Par jugement contradictoire du 13 juin 2024, rendu selon la procédure accélérée au fond, la formation paritaire de la section commerce du conseil de prud'hommes de Metz a statué dans les termes suivants : « Rejette la demande de sursis à statuer par M. [F] ; Dit qu'il y a lieu de statuer sur les demandes de M. [F] selon la procédure accélérée au fond dans les conditions définies aux articles R. 1455-1 à R. 1455-4 du code du travail ; Dit que M. [F] est recevable en son recours ; Donne acte à M. [F] qu'il ne conteste, ni son inaptitude au poste d'ouvrier autoroutier qualifié, ni la dispense de reclassement accordé à la [11], son employeur ; Prend acte du rapport d'expertise du 11 avril 2024 de Mme [D] [X], médecin inspecteur régional du travail, concluant que l'inaptitude de M. [F] n'est pas d'origine professionnelle ; Dit que l'inaptitude de M. [F] n'est pas d'origine professionnelle ; Déboute M. [F] de sa demande au titre de son inaptitude d'origine professionnelle ; Dit que le présent jugement se substitue à l'avis d'inaptitude rendu le 15 mai 2023 par le Docteur [B] [M], médecin du travail de l'Agesta ; Dit que le montant de 200 euros de la rémunération de Mme [D] [X], médecin inspecteur régional du travail, conformément aux dispositions de l'article L. 4124-7 du code du travail sera réparti de manière égale entre M. [F] et la société anonyme [11] ; Ordonne à la société anonyme [11] de payer 100 euros au titre du paiement de la rémunération du médecin inspecteur régional du travail, consignée et payée en totalité par M. [F] ; Ladite somme portant intérêts légaux à compter de la notification de la présente décision ; Déboute M. [F] de sa demande au titre de l'article 700 du code de procédure civile ; Déboute la société anonyme de sa demande reconventionnelle au titre de l'article 700 du code de procédure civile ; Dit qu'il y a lieu de laisser à chacune des parties la charge de leurs propres frais et dépens ; Ordonne l'exécution provisoire de la présente décision en application de l'article R. 1455-12 du code du travail ».
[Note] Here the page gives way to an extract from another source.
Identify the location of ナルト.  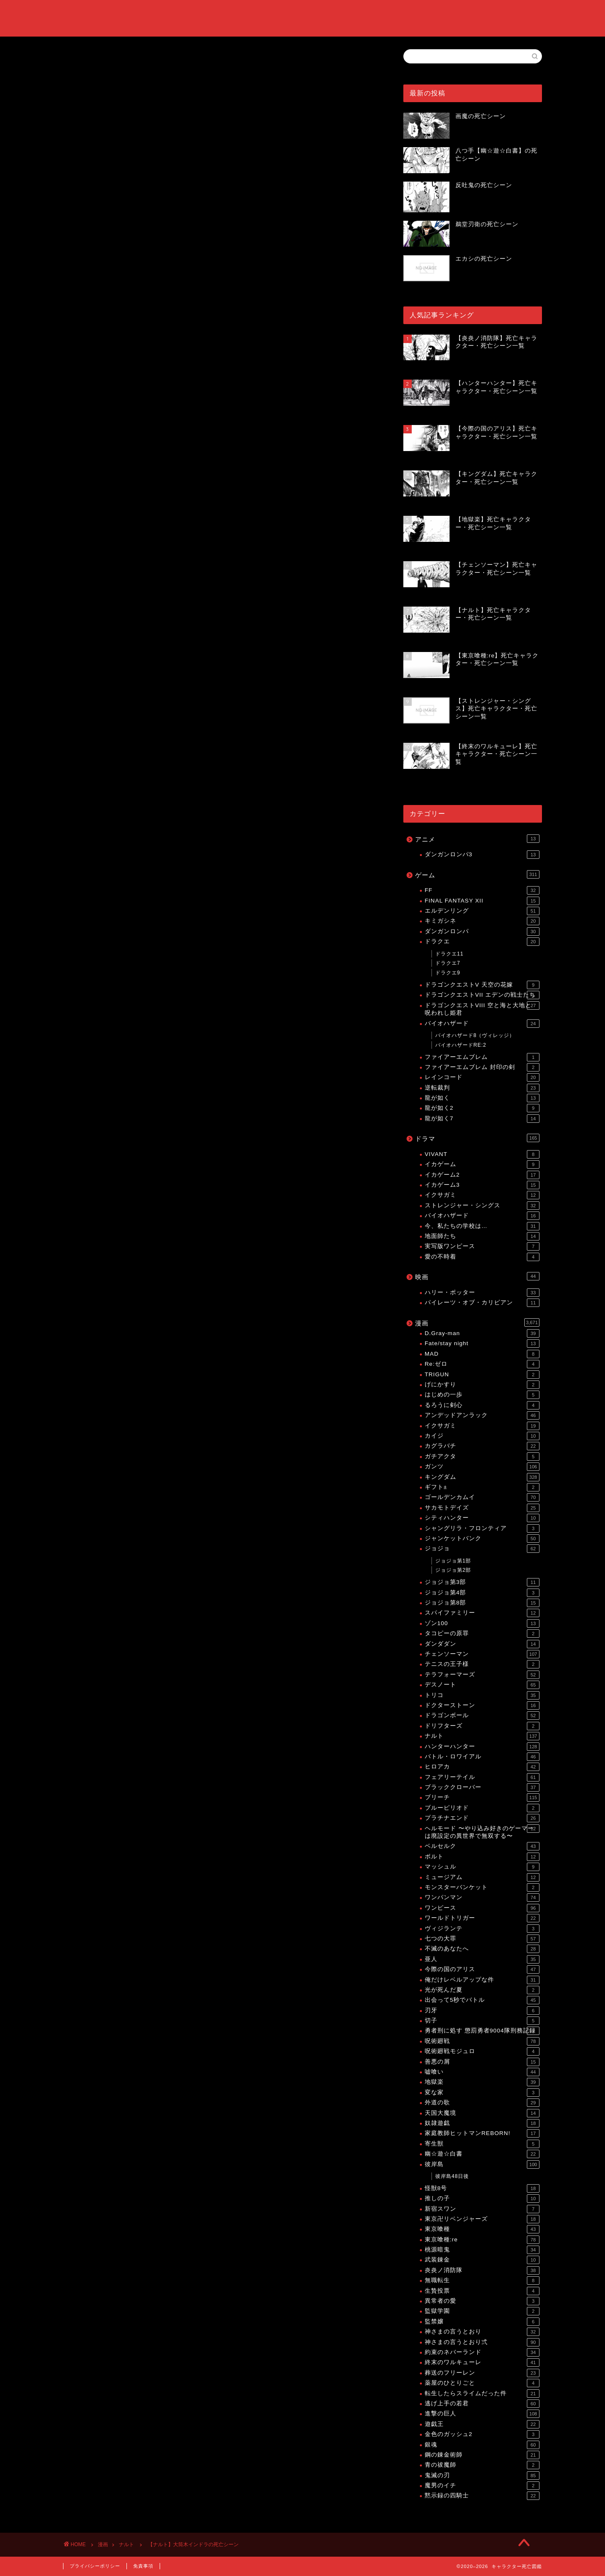 (74, 60).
Le 24 juin 2024, par voie électronique, M. [F] a formé un appel contre cette décision.

Dans ses dernières conclusions notifiées par voie électronique le 5 juin 2025, M. [F] requiert la cour de : « Déclarer M. [F] recevable et bien fondé en son recours ; Réformer en toutes ses dispositions l'ordonnance du conseil de prud'hommes de Metz du 14 juin 2024 ; Et statuant à nouveau, Donner acte à M. [F] qu'il ne conteste, ni son inaptitude au poste d'ouvrier autoroutier qualifié, ni la dispense de reclassement accordée à la [11], son employeur ; Constater que M. [F] est inapte au poste d'ouvrier autoroutier et que son inaptitude est d'origine professionnelle, au regard du tableau clinique qu'il présente ; Dire que la décision à intervenir se substituera à l'avis d'inaptitude d'origine non professionnelle, rendu le 15 mai 2023, par le docteur [B] [M], médecin du travail de l'Agesta ; A cet effet, Confier au médecin inspecteur territorialement compétent, toute mesure d'instruction permettant d'apporter un éclairage sur les questions de fait relevant de sa compétence, et dire que les frais et honoraires de ce dernier resteront à la charge de la [11] (SA) ; Rappeler que la décision à intervenir sera assortie de l'exécution provisoire de droit ; Condamner la [11] à payer à M. [F], la somme de 1 500 euros au titre de l'article 700 du code de procédure civile et aux entiers dépens de la présente instance ».